EXTRACTED RECORDS -
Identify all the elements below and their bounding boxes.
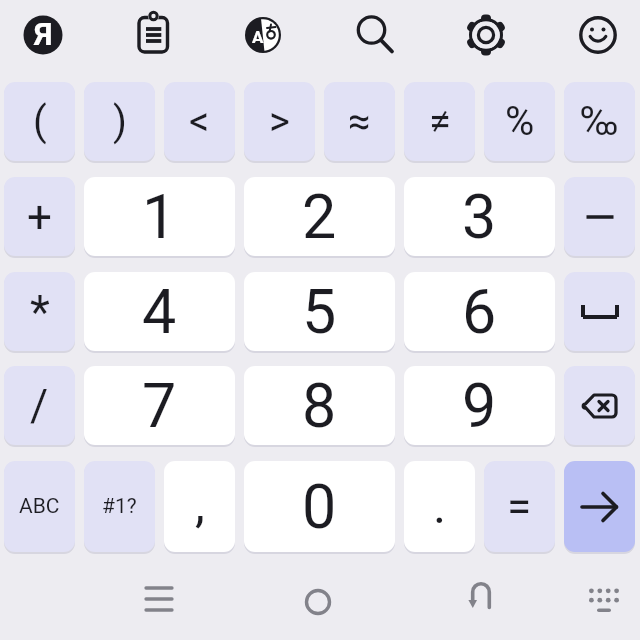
button[interactable]: =: [484, 461, 555, 552]
staticText: ABC: [19, 494, 60, 519]
button[interactable]: [354, 12, 396, 54]
button[interactable]: ≠: [404, 82, 475, 161]
button[interactable]: ABC: [4, 461, 75, 552]
staticText: ≈: [348, 98, 371, 145]
button[interactable]: 7: [84, 366, 235, 445]
button[interactable]: 9: [404, 366, 555, 445]
staticText: 8: [302, 370, 337, 441]
staticText: >: [269, 98, 290, 145]
staticText: 7: [142, 370, 177, 441]
button[interactable]: Я: [23, 15, 63, 55]
button[interactable]: [465, 14, 507, 56]
button[interactable]: [579, 16, 617, 54]
button[interactable]: 2: [244, 177, 395, 256]
button[interactable]: [142, 582, 176, 616]
button[interactable]: 5: [244, 272, 395, 351]
staticText: 5: [302, 276, 337, 347]
button[interactable]: [564, 461, 635, 552]
button[interactable]: >: [244, 82, 315, 161]
button[interactable]: [564, 366, 635, 445]
button[interactable]: ≈: [324, 82, 395, 161]
staticText: +: [27, 191, 52, 243]
staticText: ,: [195, 475, 205, 534]
button[interactable]: (: [4, 82, 75, 161]
button[interactable]: +: [4, 177, 75, 256]
button[interactable]: %: [484, 82, 555, 161]
button[interactable]: [564, 177, 635, 256]
staticText: 6: [462, 276, 497, 347]
staticText: A: [252, 27, 264, 47]
button[interactable]: 6: [404, 272, 555, 351]
staticText: =: [507, 481, 532, 533]
staticText: #1?: [102, 494, 137, 519]
staticText: <: [189, 98, 210, 145]
button[interactable]: ‰: [564, 82, 635, 161]
button[interactable]: 8: [244, 366, 395, 445]
button[interactable]: /: [4, 366, 75, 445]
staticText: /: [30, 380, 49, 432]
button[interactable]: 4: [84, 272, 235, 351]
staticText: 3: [462, 181, 497, 252]
button[interactable]: [303, 587, 333, 617]
staticText: %: [505, 98, 535, 145]
button[interactable]: A: [245, 17, 281, 53]
staticText: (: [33, 98, 47, 145]
staticText: ‰: [580, 98, 619, 145]
button[interactable]: ,: [164, 461, 235, 552]
button[interactable]: #1?: [84, 461, 155, 552]
button[interactable]: *: [4, 272, 75, 351]
staticText: *: [30, 285, 50, 339]
button[interactable]: 1: [84, 177, 235, 256]
staticText: 0: [302, 471, 337, 542]
button[interactable]: [465, 580, 497, 612]
button[interactable]: .: [404, 461, 475, 552]
staticText: 4: [142, 276, 177, 347]
staticText: 9: [462, 370, 497, 441]
staticText: .: [433, 477, 447, 536]
staticText: 2: [302, 181, 337, 252]
button[interactable]: [585, 584, 621, 620]
staticText: ): [113, 98, 127, 145]
staticText: ≠: [429, 98, 451, 145]
button[interactable]: [134, 8, 174, 58]
button[interactable]: ): [84, 82, 155, 161]
staticText: 1: [142, 181, 177, 252]
staticText: Я: [34, 16, 53, 52]
button[interactable]: 0: [244, 461, 395, 552]
button[interactable]: [564, 272, 635, 351]
button[interactable]: 3: [404, 177, 555, 256]
button[interactable]: <: [164, 82, 235, 161]
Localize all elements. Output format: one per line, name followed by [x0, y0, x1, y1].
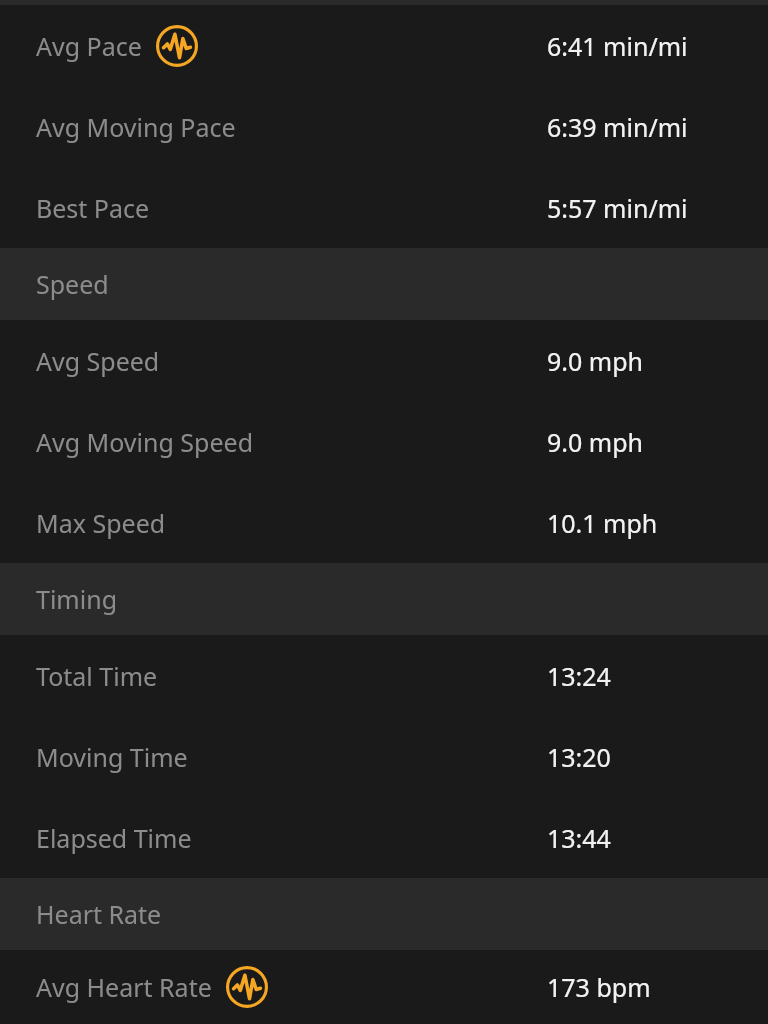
staticText: Max Speed [36, 506, 166, 540]
button[interactable]: Total Time [0, 635, 768, 716]
staticText: Elapsed Time [36, 821, 192, 855]
staticText: Avg Moving Pace [36, 110, 236, 144]
button[interactable]: Elapsed Time [0, 797, 768, 878]
button[interactable]: Speed [0, 248, 768, 320]
staticText: Total Time [36, 659, 158, 693]
staticText: Best Pace [36, 191, 150, 225]
staticText: 13:24 [547, 659, 611, 693]
staticText: 5:57 min/mi [547, 191, 688, 225]
button[interactable]: Moving Time [0, 716, 768, 797]
button[interactable]: Max Speed [0, 482, 768, 563]
button[interactable]: Avg Pace [0, 5, 768, 86]
staticText: Avg Heart Rate [36, 970, 212, 1004]
staticText: Moving Time [36, 740, 188, 774]
button[interactable]: Avg Moving Pace [0, 86, 768, 167]
button[interactable]: Avg Moving Speed [0, 401, 768, 482]
button[interactable]: Best Pace [0, 167, 768, 248]
staticText: 173 bpm [547, 970, 651, 1004]
staticText: Timing [36, 582, 118, 616]
button[interactable]: Avg Heart Rate [0, 950, 768, 1024]
staticText: 6:41 min/mi [547, 29, 688, 63]
staticText: Heart Rate [36, 897, 162, 931]
staticText: 13:20 [547, 740, 611, 774]
button[interactable]: Avg Speed [0, 320, 768, 401]
staticText: Avg Pace [36, 29, 142, 63]
staticText: 6:39 min/mi [547, 110, 688, 144]
button[interactable]: Heart Rate [0, 878, 768, 950]
other: Heart rate data [156, 25, 198, 67]
staticText: Avg Speed [36, 344, 160, 378]
staticText: 9.0 mph [547, 344, 644, 378]
staticText: 10.1 mph [547, 506, 658, 540]
other: Heart rate data [226, 966, 268, 1008]
button[interactable]: Timing [0, 563, 768, 635]
staticText: Avg Moving Speed [36, 425, 254, 459]
staticText: 9.0 mph [547, 425, 644, 459]
staticText: 13:44 [547, 821, 611, 855]
staticText: Speed [36, 267, 109, 301]
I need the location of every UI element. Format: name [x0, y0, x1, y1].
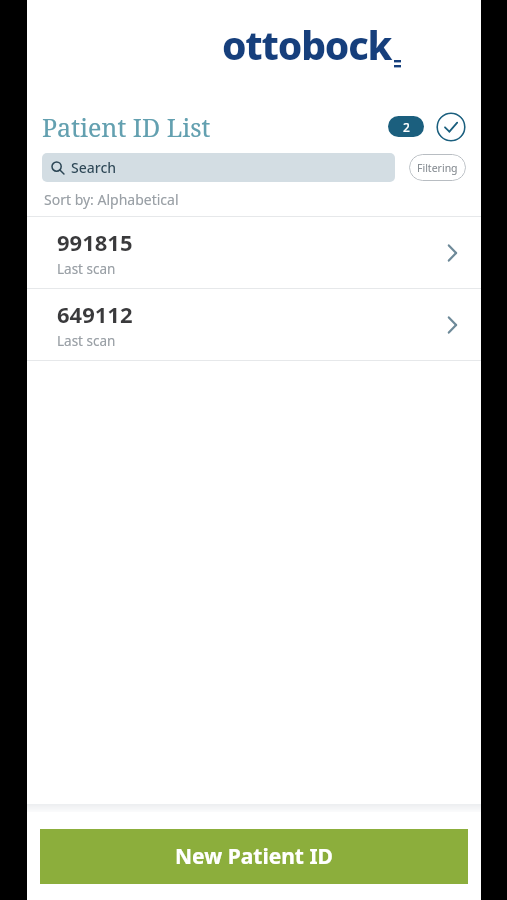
button[interactable]: Select all [436, 112, 466, 142]
staticText: 991815 [57, 227, 133, 257]
button[interactable]: New Patient ID [40, 829, 468, 884]
button[interactable]: Filtering [409, 154, 466, 181]
staticText: New Patient ID [175, 842, 333, 871]
button[interactable]: Search [42, 153, 395, 182]
staticText: Patient ID List [42, 110, 211, 144]
button[interactable]: 991815 [27, 217, 481, 288]
staticText: Filtering [417, 161, 458, 175]
staticText: Sort by: Alphabetical [44, 190, 179, 209]
staticText: Last scan [57, 260, 116, 278]
staticText: Search [71, 158, 117, 177]
button[interactable]: 2 [388, 116, 424, 137]
staticText: Last scan [57, 332, 116, 350]
button[interactable]: 649112 [27, 289, 481, 360]
staticText: 2 [403, 119, 410, 135]
staticText: ottobock [222, 18, 392, 71]
staticText: 649112 [57, 299, 133, 329]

INSTRUCTIONS TO FOLLOW -
I need every line of the material that includes "Last", so please copy them out.

SOLUTION FOR THIS TASK -
staticText: Last scan [57, 260, 116, 278]
staticText: Last scan [57, 332, 116, 350]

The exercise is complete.